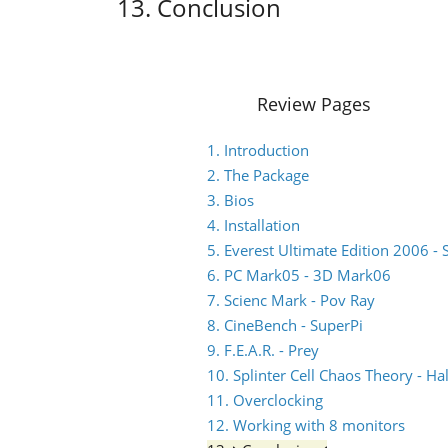
13. Conclusion
Review Pages
1. Introduction
2. The Package
3. Bios
4. Installation
5. Everest Ultimate Edition 2006 - 
6. PC Mark05 - 3D Mark06
7. Scienc Mark - Pov Ray
8. CineBench - SuperPi
9. F.E.A.R. - Prey
10. Splinter Cell Chaos Theory - Hal
11. Overclocking
12. Working with 8 monitors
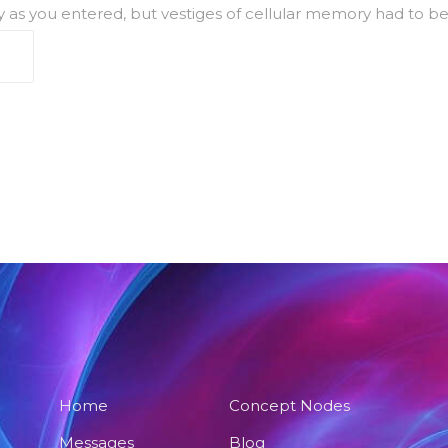
ally as you entered, but vestiges of cellular memory had to be
Home
Concept Nodes
Messages
Blog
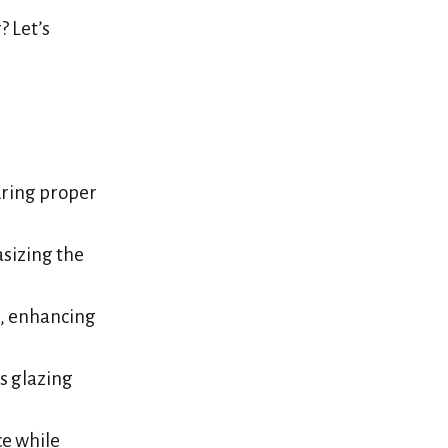
 Let’s
uring proper
sizing the
n, enhancing
s glazing
ce while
══════════
• **Work order**
Write out the whole listing verbatim, images excluded.

• **Written solution**
13. Conclusion
Review Pages
1. Introduction
2. The Package
3. Bios
4. Installation
5. Everest Ultimate Edition 2006 - 
6. PC Mark05 - 3D Mark06
7. Scienc Mark - Pov Ray
8. CineBench - SuperPi
9. F.E.A.R. - Prey
10. Splinter Cell Chaos Theory - Hal
11. Overclocking
12. Working with 8 monitors
ally as you entered, but vestiges of cellular memory had to be
Home
Concept Nodes
Messages
Blog
 Let’s
uring proper
sizing the
n, enhancing
s glazing
ce while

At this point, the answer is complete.